IEEE/ACM Trans Comput Biol Bioinform. 2022 Jul-Aug;19(4):2409-2419. doi: 10.1109/TCBB.2021.3083930. Epub 2022 Aug 8.
RNA binding protein (RBP) is extensively involved in various cellular regulatory processes through the interaction with RNAs. Capturing the RBP binding preferences is fundamental for revealing the pathogenesis of complex diseases. Many experimental detection techniques are still time-consuming and labor-intensive, therefore, it is indispensable to develop a computational method with convincing accuracy. In this study, we proposed a CNN-BLSTM hybrid deep learning framework, named DeepDW, for predicting the RBP binding sites on RNAs with high-order encoding features of RNA sequence and secondary structure. The high-order encoding strategy was used to characterize the dependencies among adjacency nucleotides. For CNN-BLSTM hybrid model, DeepDW first employed two 1-D convolutional neural networks (CNNs) for learning the local features from high-order encoded matrices of RNA sequence and structure separately, and then applied two bidirectional long short-term memory networks (BLSTMs) to capture the global information in a higher level. Moreover, a series of experiments were carried out on 31 public datasets to evaluate our proposed framework, and DeepDW achieved superior performance than the state-of-the-art methods. The results indicated that the combination of high-order encoding method and CNN-BLSTM hybrid model had advantages in identifying RBP-RNA binding sites.
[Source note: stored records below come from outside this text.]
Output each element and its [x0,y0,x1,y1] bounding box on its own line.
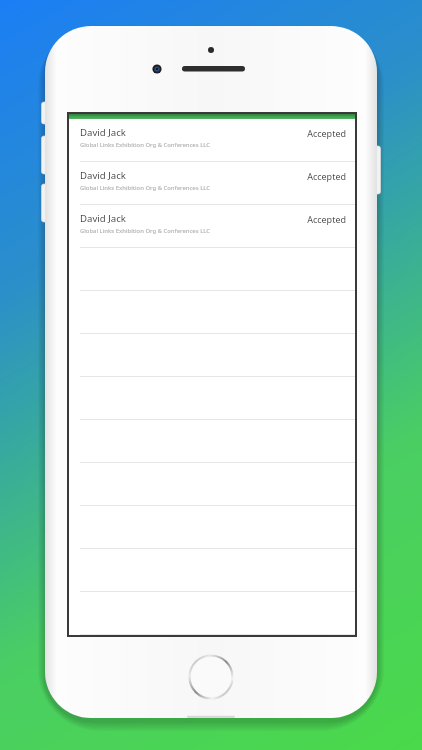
button[interactable]: David Jack [69,119,355,162]
button[interactable] [69,463,355,506]
staticText: Accepted [307,170,346,182]
staticText: David Jack [80,126,126,139]
button[interactable] [69,291,355,334]
button[interactable]: Home [188,654,234,700]
button[interactable]: David Jack [69,205,355,248]
staticText: Global Links Exhibition Org & Conference… [80,227,211,235]
button[interactable] [69,248,355,291]
staticText: Accepted [307,213,346,225]
staticText: Global Links Exhibition Org & Conference… [80,141,211,149]
button[interactable] [69,506,355,549]
staticText: Global Links Exhibition Org & Conference… [80,184,211,192]
button[interactable] [69,334,355,377]
button[interactable] [69,377,355,420]
button[interactable] [69,549,355,592]
staticText: David Jack [80,169,126,182]
staticText: David Jack [80,212,126,225]
button[interactable] [69,592,355,635]
button[interactable]: David Jack [69,162,355,205]
button[interactable] [69,420,355,463]
staticText: Accepted [307,127,346,139]
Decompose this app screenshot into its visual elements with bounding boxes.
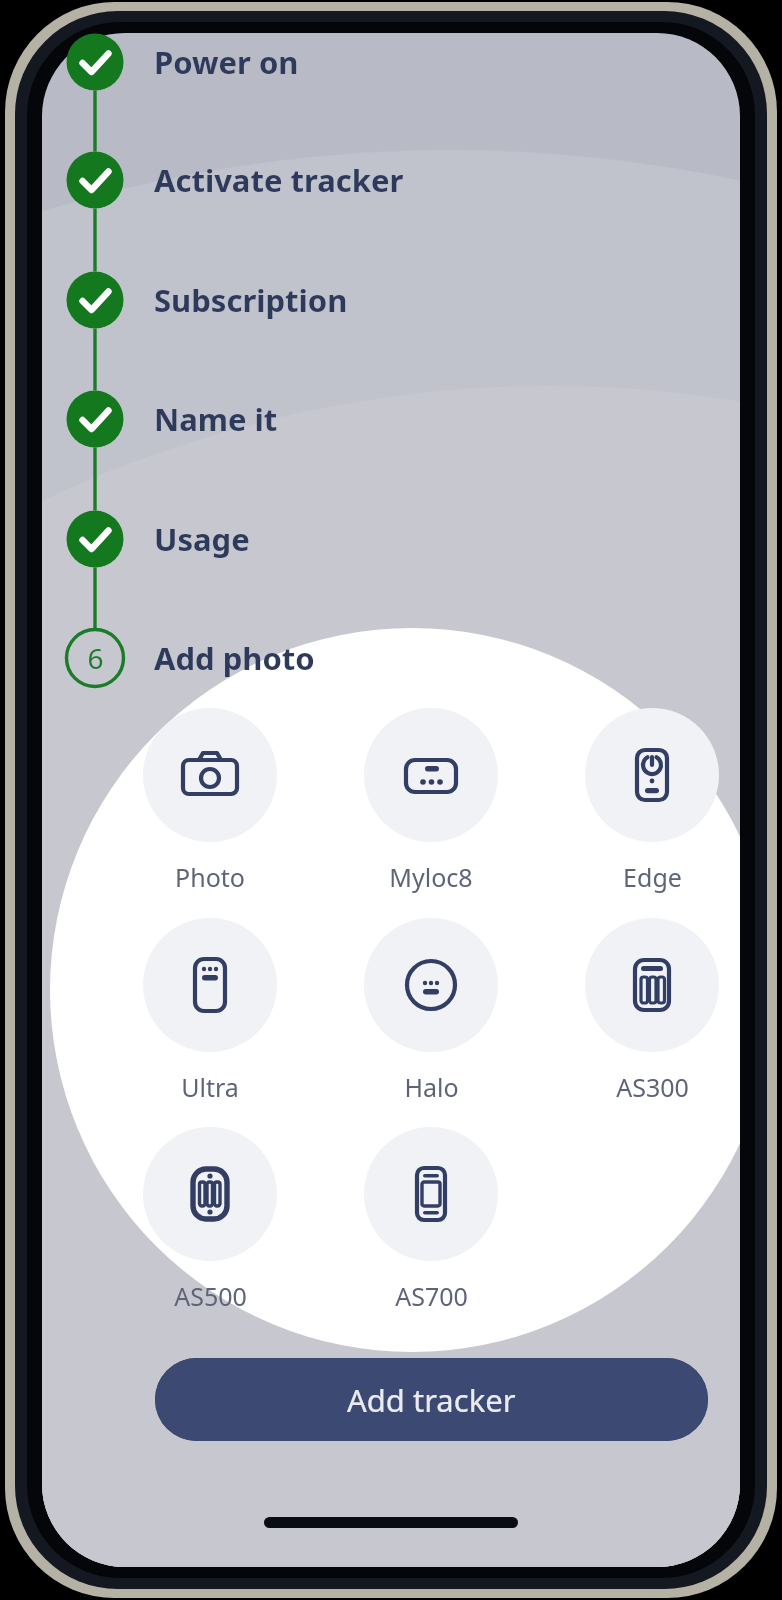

RNA 结合蛋白(RBP)通过与 RNA 的相互作用广泛参与各种细胞调控过程。捕获 RBP 结合偏好对于揭示复杂疾病的发病机制至关重要。许多实验检测技术仍然耗时耗力,因此,开发一种具有令人信服准确性的计算方法是必不可少的。在这项研究中,我们提出了一种 CNN-BLSTM 混合深度学习框架,称为 DeepDW,用于预测 RNA 上的 RBP 结合位点,该框架具有 RNA 序列和二级结构的高阶编码特征。高阶编码策略用于描述相邻核苷酸之间的依赖关系。对于 CNN-BLSTM 混合模型,DeepDW 首先使用两个 1-D 卷积神经网络(CNNs)分别从 RNA 序列和结构的高阶编码矩阵中学习局部特征,然后应用两个双向长短期记忆网络(BLSTMs)在更高层次上捕获全局信息。此外,在 31 个公共数据集上进行了一系列实验来评估我们提出的框架,DeepDW 优于最先进的方法。结果表明,高阶编码方法和 CNN-BLSTM 混合模型的结合在识别 RBP-RNA 结合位点方面具有优势。